9 mars 2016

Dans une heure les enfants allaient arriver. Kate sortit de son lit qui ne lui offrait même plus de répit, cette sensation de petite mort qui lui permettait de passer les heures; un verre de vin, une cigarette, un cachet, le triptyque avait détraqué son coeur qui semblait hésiter entre l’emballement et le néant. Elle fit quelques pas pour sortir de la chambre, recevant une décharge de lumière et de bruits de sirènes. Par la fenêtre, elle pouvait voir la rue grouillante de monde, des petites fourmis remontant la 37 eme rue, prises au piège tout comme elle. Mais il lui semblait que tous ces passants avaient la chance de ne pas s’en rendre compte, semblant vivre avec un cerveau ronronnant lorsque le sien ressemblait à un moteur victime de serrage. 6 pm till 9pm, elle avait trois petites heures à tenir avant qu’ils ne se couchent; leur demander comment la journée s’était passée, faire les devoirs puis à l’heure du dîner, sortir une des barquettes du congélateur, la passer au micro-onde, installer quatre petites assiettes sur la table et espérer que son fils Luke reste calme. Qu’il ne se mette pas à pleurer, ne vienne la défier et trouver à la place de sa mère, la petite fille qui s’était tellement longtemps retenue de hurler. Hier soir pourtant, Kate avait craqué à table et avait rejoint son fils dans son concert de pleurs, les jumelles les regardant avec leurs grands yeux bleus écarquillés; un rire salvateur avait alors jaillit d’elle qui avait entraîné toute la tablée, un instant de joie gagné sur le reste. Audrey s’était ensuite inquiétée: « Maman, tu n’as pas faim? ». Kate avait à peine touché aux macaronis and cheese qui finiraient dans la gamelle du chien avec la minuscule satisfaction qu’au moins cela ne serait pas perdu. De ses doigts aux ongles rongés depuis des semaines, elle commençait à sentir lorsqu’elle était allongée ses côtes saillir avec un mélange de dégoût et de satisfaction malsaine. Regarde toi, Kate, tu ne vas vraiment pas bien. Sa pensée était sa pire ennemie, lui ressassant sans cesse ses échecs passés; ils devenaient des échouages dans lesquels elle se retrouvait bloquée jusqu’ à vaciller et courir s’étendre, mourir au moins à ça en fermant les yeux et en respirant pour que tout cela s’arrête.

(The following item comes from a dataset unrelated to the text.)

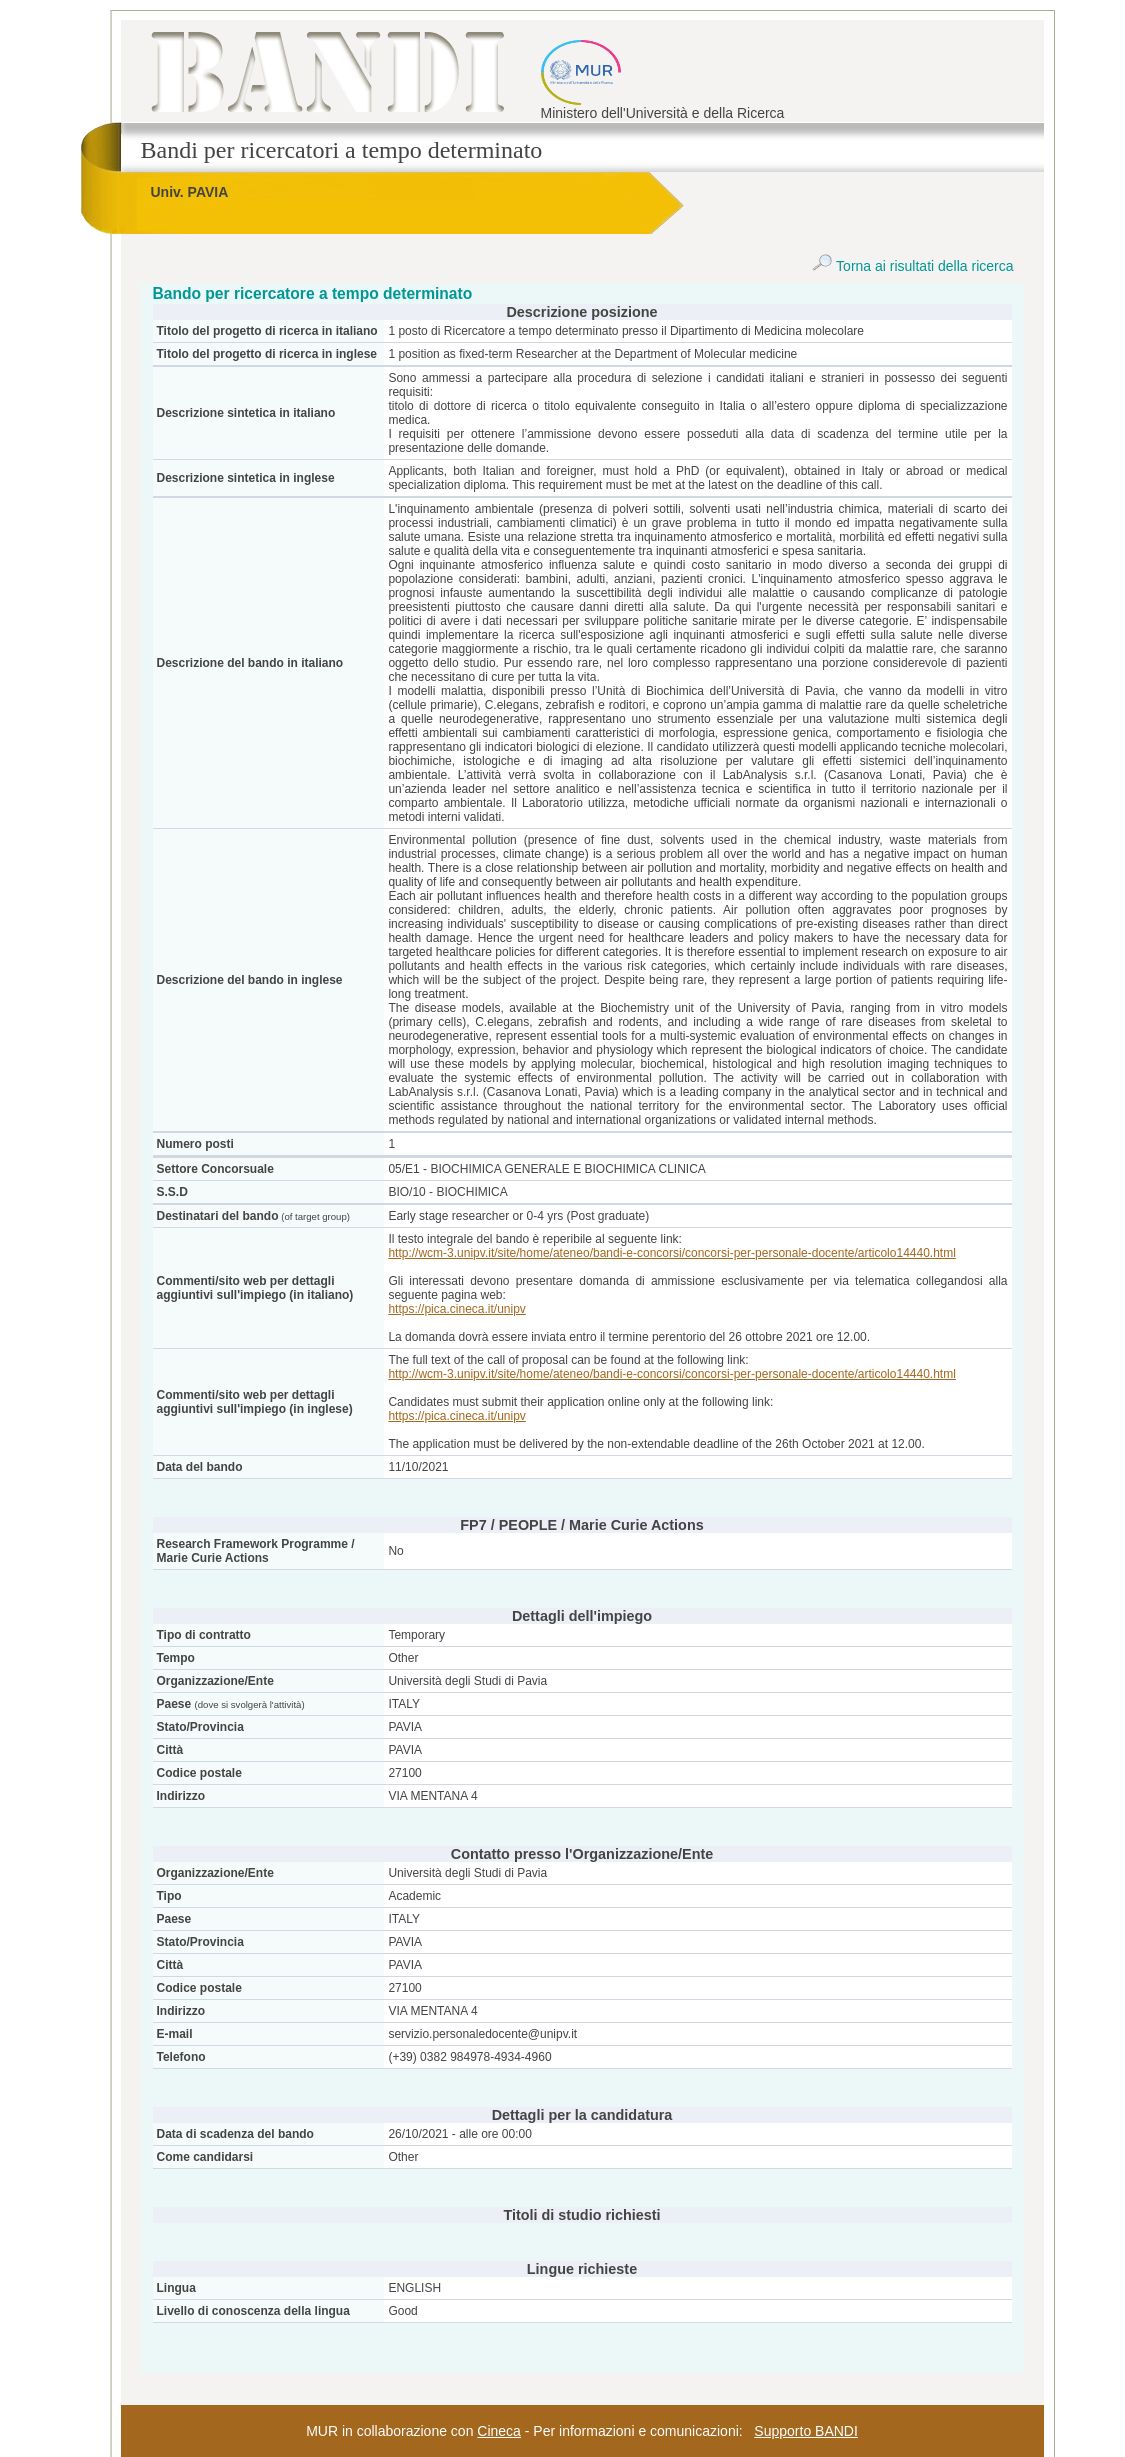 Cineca (499, 2431)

La vie était pourtant là, partout autour d’elle mais elle n’avait plus la force d’y participer. De jouer dans cette grande cour où l’on pouvait aimer, voir demain sans crainte et se relever sans mal lorsque l’on était tombé. La peur alternait avec la tristesse, nulle distraction ne lui était désormais permise. Chaque action, chaque pensée lui coûtait avec la culpabilité de ne pas être à la hauteur, d’être pourtant une privilégiée face à la détresse qu’elle pouvait voir dans les journaux et à la télévision. Kate la prenait en plein fouet, comme une résonance à la sienne, ne sachant plus mettre de distance entre elle et le monde. Un monde qui devenait fou tout comme elle, cherchant une issue dans un brouillard toujours plus dense. Un brouillard qui rendait toutes ses journées semblables, qu’il fasse soleil ou gris dehors. Sortir était devenu un calvaire; Kate tentait de donner le change, essayant de sourire et donner un peu de vie à son regard qui était devenu si las.  Mais l’abîme dans lequel elle avait sombré ne lui laissait guère de chances; son seul espoir était que ses enfants demeurent dans leur innocence, qu’ils ne devinent pas que leur mère était devenue absente à elle-même; une automate qui prolongeait plus que d’accoutumé les câlins du soir, l’agitation prenant fin avant une nuit qui était de moins en moins réparatrice, le sommeil lui refusant même son aumône. Puis les premières lueurs du matin, les sirènes dans la rue, les enfants à réveiller, le froid qui ne la quittait plus, une nouvelle journée recommençait, désespérément semblable aux précédentes; des heures grises qui se suivraient alimentant ce mal de vivre qui était devenu son quotidien. Et dont elle ne trouvait pas l’issue, fantôme se débattant dans l’inconnu de ce qu’était devenue sa trajectoire, ses repères. Une chute libre qui devait avoir un fond, mais en ces premiers jours de printemps alors que les arbres commençaient à bourgeonner, Kate était bien incapable de deviner par quel moyen elle pourrait repasser de l’autre côté. Et de cesser enfin de dire à ses enfants: Maman est fatiguée.